▸ **What is expected**: Among the entries below, find each line with "Kendo" and show it.
Segment Open
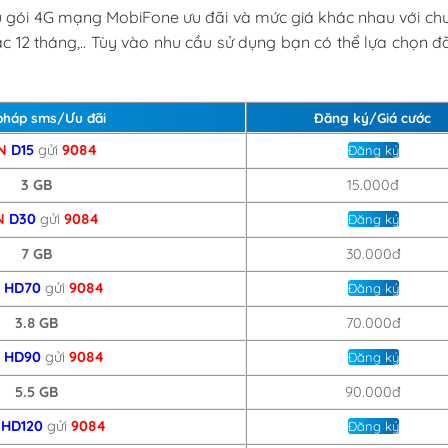
 gói 4G mạng MobiFone ưu đãi và mức giá khác nhau với chu
ặc 12 tháng,.. Tùy vào nhu cầu sử dụng bạn có thể lựa chọn 
pháp sms/Ưu đãi
Đăng ký/Giá cước
N
D15
gửi
9084
Đăng ký
3 GB
15.000đ
N
D30
gửi
9084
Đăng ký
7 GB
30.000đ
N
HD70
gửi
9084
Đăng ký
3.8 GB
70.000đ
N
HD90
gửi
9084
Đăng ký
5.5 GB
90.000đ
N
HD120
gửi
9084
Đăng ký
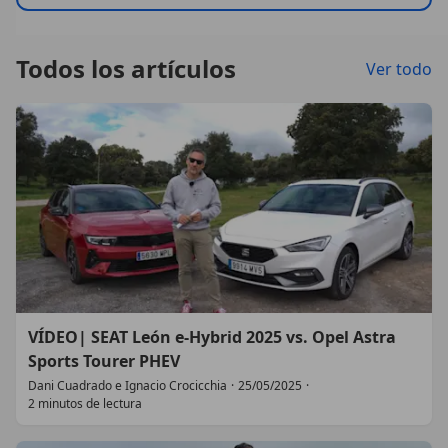
Todos los artículos
Ver todo
VÍDEO| SEAT León e-Hybrid 2025 vs. Opel Astra
Sports Tourer PHEV
Dani Cuadrado e Ignacio Crocicchia
·
25/05/2025
·
2 minutos de lectura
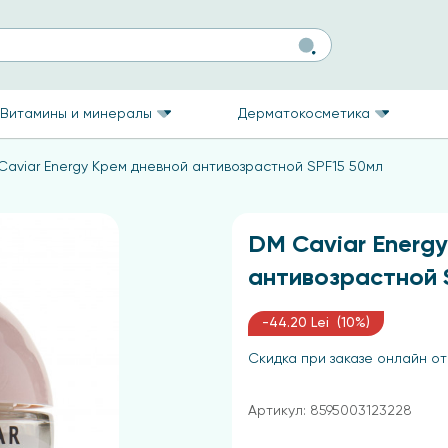
Витамины и минералы
Дерматокосметика
Caviar Energy Крем дневной антивозрастной SPF15 50мл
DM Caviar Energ
антивозрастной 
-44.20 Lei (10%)
Скидка при заказе онлайн от
Артикул: 8595003123228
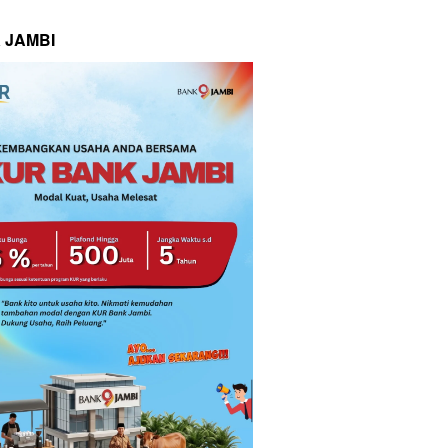
 JAMBI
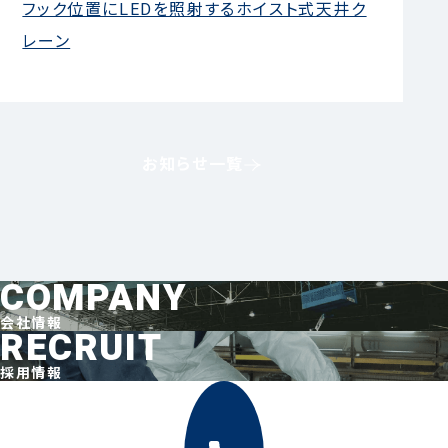
フック位置にLEDを照射するホイスト式天井ク
044-211-0331
レーン
平日9:00〜17:00
お知らせ一覧
お見積もり
事例集請求
無料相談
COMPANY
会社情報
RECRUIT
採用情報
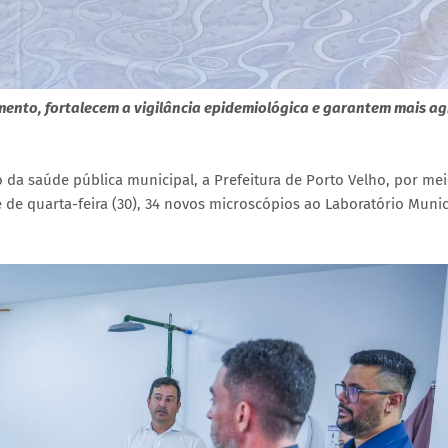
to, fortalecem a vigilância epidemiológica e garantem mais ag
co da saúde pública municipal, a Prefeitura de Porto Velho, por me
 de quarta-feira (30), 34 novos microscópios ao Laboratório Munic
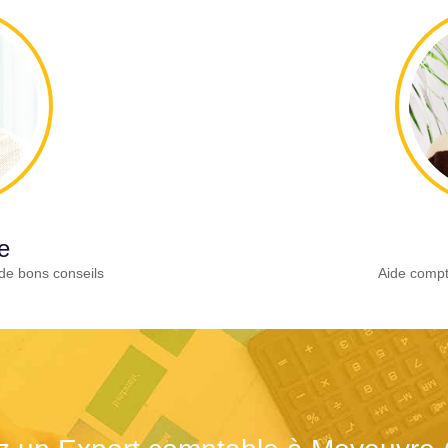
e
de bons conseils
Aide compt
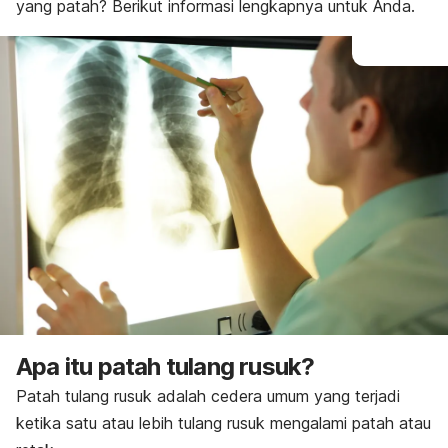
yang patah? Berikut informasi lengkapnya untuk Anda.
Apa itu patah tulang rusuk?
Patah tulang rusuk adalah cedera umum yang terjadi
ketika satu atau lebih tulang rusuk mengalami patah atau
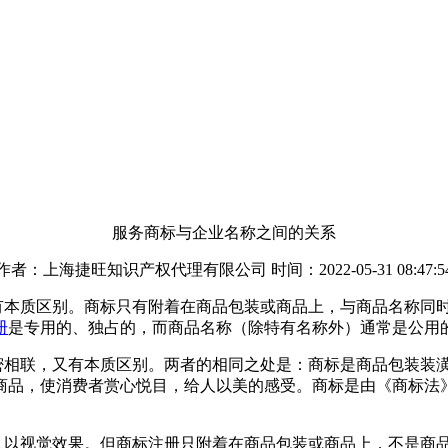
服务商标与企业名称之间的关系
作者：上海捷旺知识产权代理有限公司 时间：2022-05-31 08:47:5
又有本质区别。商标只有附着在商品包装或商品上，与商品名称同
册
是专用的、独占的，而商品名称（除特有名称外）通常是公用
紧密相联，又有本质区别。两者的相同之处是：商标是商品包装装
商品，使消费者赏心悦目，给人以美的感受。商标是由《商标法
给人以视觉效果。但商标注册只附着在商品包装或商品上，不是商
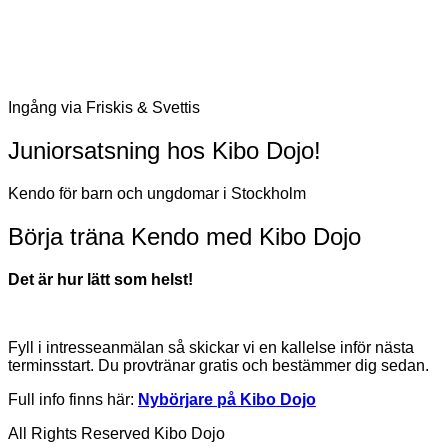
Ingång via Friskis & Svettis
Juniorsatsning hos Kibo Dojo!
Kendo för barn och ungdomar i Stockholm
Börja träna Kendo med Kibo Dojo
Det är hur lätt som helst!
Fyll i intresseanmälan så skickar vi en kallelse inför nästa
terminsstart. Du provtränar gratis och bestämmer dig sedan.
Full info finns här:
Nybörjare på Kibo Dojo
All Rights Reserved Kibo Dojo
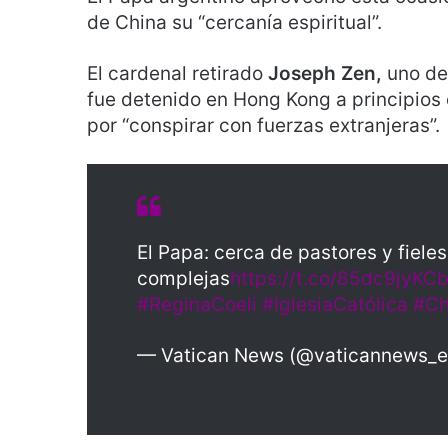
de China su “cercanía espiritual”.
El cardenal retirado
Joseph Zen,
uno de
fue detenido en Hong Kong a principios 
por “conspirar con fuerzas extranjeras”.
El Papa: cerca de pastores y fiele
complejas
https://t.co/85dc9jyKC
#ReginaCoeli
#IglesiaCatólica
#Ch
— Vatican News (@vaticannews_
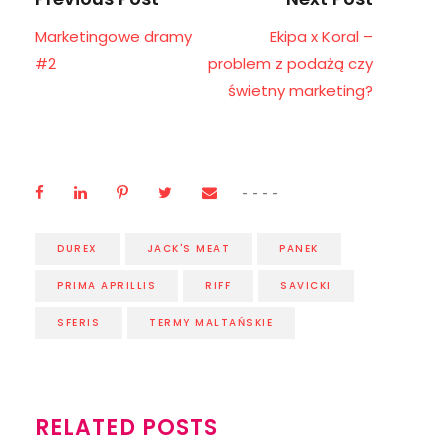
Marketingowe dramy
Ekipa x Koral –
#2
problem z podażą czy
świetny marketing?
DUREX
JACK'S MEAT
PANEK
PRIMA APRILLIS
RIFF
SAVICKI
SFERIS
TERMY MALTAŃSKIE
RELATED POSTS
Segment Closed
▸ **Answer for this exercise**:
Kendo för barn och ungdomar i Stockholm
Börja träna Kendo med Kibo Dojo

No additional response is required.